Brandon’s full article is available on Electronic Design now.

Finally, Jock Elliott has written a guest blog for the SWLing Post on a practical application of amateur radio: the Commuter Assistance Network.

“About 40 years ago, a Citizens Band operator named Ed Barnat started a loose-knit group called Tri-County Assistance. Its purpose was to detect problems on the roadways and report them in real time,” Jock explains. “In time, Ed got his ham license – N2RKA – and added a 2-meter section to the Tri-County net. Somewhere along the line, I got my ham license and participated in both sides of the net. Then change of jobs forced Ed to stop running the Commuter Assistance Net as it was now known.

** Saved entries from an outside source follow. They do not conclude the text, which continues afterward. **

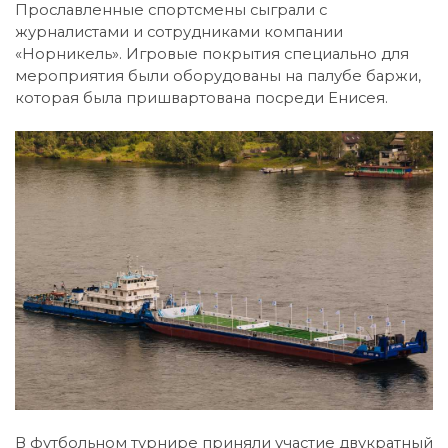
Прославленные спортсмены сыграли с
журналистами и сотрудниками компании
«Норникель». Игровые покрытия специально для
мероприятия были оборудованы на палубе баржи,
которая была пришвартована посреди Енисея.
В футбольном турнире приняли участие двукратный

“A couple of hams tried to continue the net, but struggled and ran into trouble. One day, I had just checked in when the repeater owner came on the air, because of a problem, he forbid the two hams from using his repeater to run the net and added, ‘Jock, if you want to run the net, you can.'”

Now, the Commuter Assistance Network runs under Jock’s auspice – including crack-of-dawn announcements when the repeater is open and a coverage area reaching across the Capital District of New York. “The net has just two rules,” Jock explains. “The PRIME DIRECTIVE is: don’t cause anything! Rule two: when in doubt, report anyway.”

Jock’s full write-up is available on the SWLing Post now.